NGN was going to consume SDN and NFV no matter what, and we were going to end up with some virtualized-L2/L3 model of NGN even if we don’t succeed with SDN and NFV.  Metro was always going to be where most money was invested too.  So it’s fair to say that shifts in OTT video won’t drive all these changes, but it could accelerate them.  In particular, a decision by ISPs to partition profitable services outside the Internet (or create two Internets as has been proposed in Germany) would funnel more money to NGN faster, which could not only accelerate SDN and NFV but put the focus more on service agility.

But remember, the cheapest way to get a new show in front of 60 million viewers is still linear RF.  The thing is, we don’t get an audience of 60 million viewers if we’ve trained people to demand just exactly what they want and not what’s the best thing actually on at a given point in time.  VoD and DVR are conditioning audiences to be consumers of what they want when they want it, a mission linear RF broadcasting will never be able to support.

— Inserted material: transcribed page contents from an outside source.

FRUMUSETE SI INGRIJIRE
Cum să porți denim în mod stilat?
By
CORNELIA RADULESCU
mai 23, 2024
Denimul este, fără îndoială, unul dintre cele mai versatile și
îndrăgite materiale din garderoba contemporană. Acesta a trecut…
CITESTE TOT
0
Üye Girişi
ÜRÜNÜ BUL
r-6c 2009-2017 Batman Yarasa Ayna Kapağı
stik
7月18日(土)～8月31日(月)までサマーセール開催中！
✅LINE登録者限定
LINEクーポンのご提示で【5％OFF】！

I watched a lot of TV as a kid.  I still watch a lot of TV.  When I was a kid, I had two networks to choose from, and I picked the best of an often-bad lot.  Today I have fifty networks or more to choose from, but the “lot” is still getting bad.  The very success Nielsen points out is working against the TV industry because the more I view, the more shows move into the “I’ve seen that” category.  The ones I wanted to see are being averaged out into drivel.  That drives me to other viewing resources.

It’s not all beer and roses for the OTT video people, though.  At the root of the video food chain is the producer of the video, who has to buy rights, hire cast and crew, and produce the stuff.  Amazon and Netflix proved they can produce content, but not that they can produce enough.  The big question on the video revolution is where we can get non-revolting video, and we don’t have an answer to that yet.  OTT can still fall on its face, and if it does a lot of my childhood shows may become new again.